When new market opportunities open up you see a lot of activity from a wide range of companies, and healthcare is no different. The promise of obtaining incentive pay brought a lot of new companies into the EHR marketplace, many of whom had no experience in the heavily regulated healthcare market. They slapped a label on some data collection software and called it an EHR.

Practices made their decisions based on the three Ps: panic, promises, and price. They knew they needed to get to attestation and they were in a state of panic. A lot of companies were making a lot of promises, which vaporized during actual use. And since everyone is looking for a good deal, it was natural to select the low price solution.

Now they are reluctantly looking at replacement products and it’s a much wiser marketplace. After being forced to adapt to how their EHR software worked, physicians are seeking a solution that allows them to maintain their practice’s workflow while still moving towards Meaningful Use Stage 2 certification.

The opportunistic smaller solutions providers are starting to fade away. The large companies that added healthcare to their product set are either seeing success and will continue to develop their solutions, or will find the regulatory environment so stifling they’ll sell off that portion of their business. I believe that in two years there will definitely be fewer, but much better companies selling EHR solutions.

 

How does your company address privacy and security issues given your cloud-based platform?

Based on the preference expressed by a customer, we support both cloud-based and on-premise deployments. Our basic privacy requirements are founded, of course, on existing HIPAA regulations as well as the new Omnibus rules recently released. simplifyMD’s technical security strategy starts with banking-style authentication and encryption that follow NIST controls such as sophisticated firewalls and security training for our staff. On top of that we added Department of Defense style anti-hacking tools.

Realizing that there is no 100 percent guaranteed security solution, we built deep auditing and tracking tools in addition to the HIPAA-compliant security foundation so that if there ever is a data leak or spill, we can find out which customers are affected and meet our reporting requirements quickly.

 

What does your five-year plan for the company look like?

Our formula for success sounds simple, but in actuality can be difficult to implement.
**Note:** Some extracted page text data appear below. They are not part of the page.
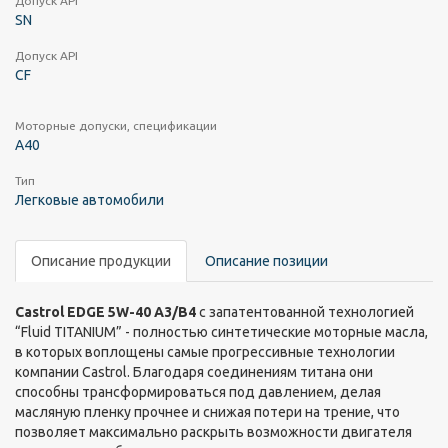
Допуск API
SN
Допуск API
CF
Моторные допуски, спецификации
A40
Тип
Легковые автомобили
Описание продукции
Описание позиции
Castrol EDGE 5W-40 A3/B4
с запатентованной технологией
“Fluid TITANIUM” - полностью синтетические моторные масла,
в которых воплощены самые прогрессивные технологии
компании Castrol. Благодаря соединениям титана они
способны трансформироваться под давлением, делая
масляную пленку прочнее и снижая потери на трение, что
позволяет максимально раскрыть возможности двигателя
First, you start with a solid product that customers really need – and we certainly have that at simplifyMD. Next you deliver what you promise. We’ve seen so many practices that are disillusioned because the promises they heard during the sales process weren’t fulfilled by the product. We just don’t do that. And finally, you support the heck out of it.

Our current focus is on Meaningful Use Stage 2 certification and development work is well underway. All requirements will be met over the next two releases. And because we push those releases out automatically through our cloud-based platform, the impact on our customers will be minimal.
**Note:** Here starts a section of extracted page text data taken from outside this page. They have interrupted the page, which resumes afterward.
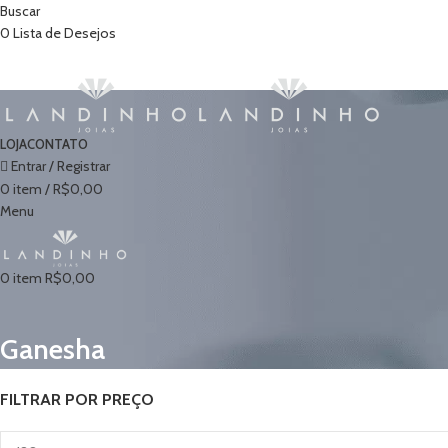
Buscar
0
Lista de Desejos
LOJA
CONTATO
Entrar / Registrar
0
item
/
R$
0,00
Menu
0
item
R$
0,00
Ganesha
FILTRAR POR PREÇO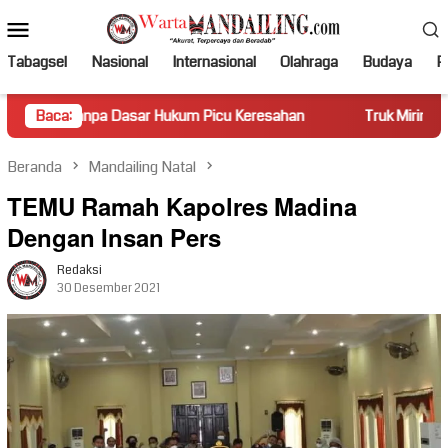
Loncat
Menu
ke
Mobile
konten
Tabagsel
Nasional
Internasional
Olahraga
Budaya
Po
 Dasar Hukum Picu Keresahan
Baca:
Truk Miring Hambat Arus Lalu
Beranda
Mandailing Natal
TEMU Ramah Kapolres Madina
Dengan Insan Pers
Redaksi
30 Desember 2021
Probably one of the hottest topics in the field of EHR is how to facilitate patient access and interaction with their personal health information. That’s an area that we plan to address in the future, focusing on how to simplify the process for both patients and physicians.

Another industry hot button is the integration of mobile technologies into EHRs. The need to maintain security while facilitating bi-directional communications is a challenge and one that we are currently tackling.

What will not change is our culture. We will continue to be a passionate group of people focused on creating customers for life. We do that with outstanding service coupled with a product that is easy to learn, easy to use, and meets the evolving needs of our customers.